(Collected data)
= = = =
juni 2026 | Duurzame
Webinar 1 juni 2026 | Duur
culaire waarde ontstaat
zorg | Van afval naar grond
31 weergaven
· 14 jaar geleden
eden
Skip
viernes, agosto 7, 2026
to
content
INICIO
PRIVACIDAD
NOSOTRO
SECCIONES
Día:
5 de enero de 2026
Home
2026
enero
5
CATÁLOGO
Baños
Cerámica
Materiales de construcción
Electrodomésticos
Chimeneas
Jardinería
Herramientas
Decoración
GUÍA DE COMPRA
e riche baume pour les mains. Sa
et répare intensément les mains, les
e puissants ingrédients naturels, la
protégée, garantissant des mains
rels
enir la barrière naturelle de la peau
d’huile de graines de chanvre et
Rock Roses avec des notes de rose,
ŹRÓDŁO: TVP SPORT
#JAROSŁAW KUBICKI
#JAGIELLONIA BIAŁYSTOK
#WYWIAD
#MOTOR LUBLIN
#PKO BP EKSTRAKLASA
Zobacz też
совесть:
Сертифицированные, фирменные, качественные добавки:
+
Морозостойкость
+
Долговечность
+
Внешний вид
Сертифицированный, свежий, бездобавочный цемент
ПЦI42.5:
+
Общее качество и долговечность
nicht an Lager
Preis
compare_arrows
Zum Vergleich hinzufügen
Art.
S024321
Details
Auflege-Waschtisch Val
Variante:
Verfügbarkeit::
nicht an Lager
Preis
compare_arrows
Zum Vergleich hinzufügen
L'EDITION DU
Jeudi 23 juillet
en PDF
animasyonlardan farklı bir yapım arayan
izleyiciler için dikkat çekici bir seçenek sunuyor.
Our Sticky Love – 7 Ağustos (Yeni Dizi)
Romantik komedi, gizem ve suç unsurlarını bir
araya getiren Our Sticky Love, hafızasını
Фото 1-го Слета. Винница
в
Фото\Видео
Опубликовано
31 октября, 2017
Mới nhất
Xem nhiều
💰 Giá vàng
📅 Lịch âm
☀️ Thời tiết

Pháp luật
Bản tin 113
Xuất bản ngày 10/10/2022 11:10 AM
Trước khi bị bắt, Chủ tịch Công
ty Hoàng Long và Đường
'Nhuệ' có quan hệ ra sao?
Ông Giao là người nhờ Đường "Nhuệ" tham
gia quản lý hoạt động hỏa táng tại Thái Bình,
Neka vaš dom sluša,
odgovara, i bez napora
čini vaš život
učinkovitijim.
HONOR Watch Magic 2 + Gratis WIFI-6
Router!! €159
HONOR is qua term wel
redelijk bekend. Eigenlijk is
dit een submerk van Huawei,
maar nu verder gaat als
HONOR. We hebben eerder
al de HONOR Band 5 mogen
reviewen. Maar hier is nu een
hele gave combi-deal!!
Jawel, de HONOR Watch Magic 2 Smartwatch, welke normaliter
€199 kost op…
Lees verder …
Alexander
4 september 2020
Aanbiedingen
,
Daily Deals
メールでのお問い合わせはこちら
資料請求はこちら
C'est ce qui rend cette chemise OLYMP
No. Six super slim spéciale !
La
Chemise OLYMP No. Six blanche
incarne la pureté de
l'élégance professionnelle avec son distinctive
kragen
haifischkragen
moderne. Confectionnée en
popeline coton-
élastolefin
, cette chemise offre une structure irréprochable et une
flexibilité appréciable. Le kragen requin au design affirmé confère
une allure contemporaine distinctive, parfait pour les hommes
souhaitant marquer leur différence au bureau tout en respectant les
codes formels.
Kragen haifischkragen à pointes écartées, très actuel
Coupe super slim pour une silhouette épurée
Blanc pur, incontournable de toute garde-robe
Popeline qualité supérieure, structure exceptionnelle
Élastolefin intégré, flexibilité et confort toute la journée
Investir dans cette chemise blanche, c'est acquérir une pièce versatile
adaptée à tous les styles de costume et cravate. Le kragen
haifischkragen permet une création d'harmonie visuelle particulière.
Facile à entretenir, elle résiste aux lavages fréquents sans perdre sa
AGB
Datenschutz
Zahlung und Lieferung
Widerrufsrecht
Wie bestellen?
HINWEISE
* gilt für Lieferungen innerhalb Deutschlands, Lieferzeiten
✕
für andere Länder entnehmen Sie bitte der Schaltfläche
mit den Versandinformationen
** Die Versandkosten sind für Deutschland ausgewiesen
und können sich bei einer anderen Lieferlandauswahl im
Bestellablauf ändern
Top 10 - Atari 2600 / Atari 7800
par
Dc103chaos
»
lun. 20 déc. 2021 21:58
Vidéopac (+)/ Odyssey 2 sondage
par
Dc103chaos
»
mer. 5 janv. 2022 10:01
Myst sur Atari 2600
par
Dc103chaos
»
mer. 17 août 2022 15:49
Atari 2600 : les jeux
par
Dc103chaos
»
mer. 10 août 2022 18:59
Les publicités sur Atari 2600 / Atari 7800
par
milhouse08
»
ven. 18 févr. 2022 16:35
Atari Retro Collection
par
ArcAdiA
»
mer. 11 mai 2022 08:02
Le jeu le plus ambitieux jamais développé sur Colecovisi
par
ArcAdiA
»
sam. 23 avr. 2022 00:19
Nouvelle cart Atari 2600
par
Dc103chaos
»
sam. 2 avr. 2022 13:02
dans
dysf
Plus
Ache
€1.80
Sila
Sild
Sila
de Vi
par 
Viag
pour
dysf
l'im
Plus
= = = =
EXERCISE DETAILS |
Within the records, filter for lines that contain the word "flexibilité" and show each one.

EXPECTED ANSWER |
flexibilité appréciable. Le kragen requin au design affirmé confère
Élastolefin intégré, flexibilité et confort toute la journée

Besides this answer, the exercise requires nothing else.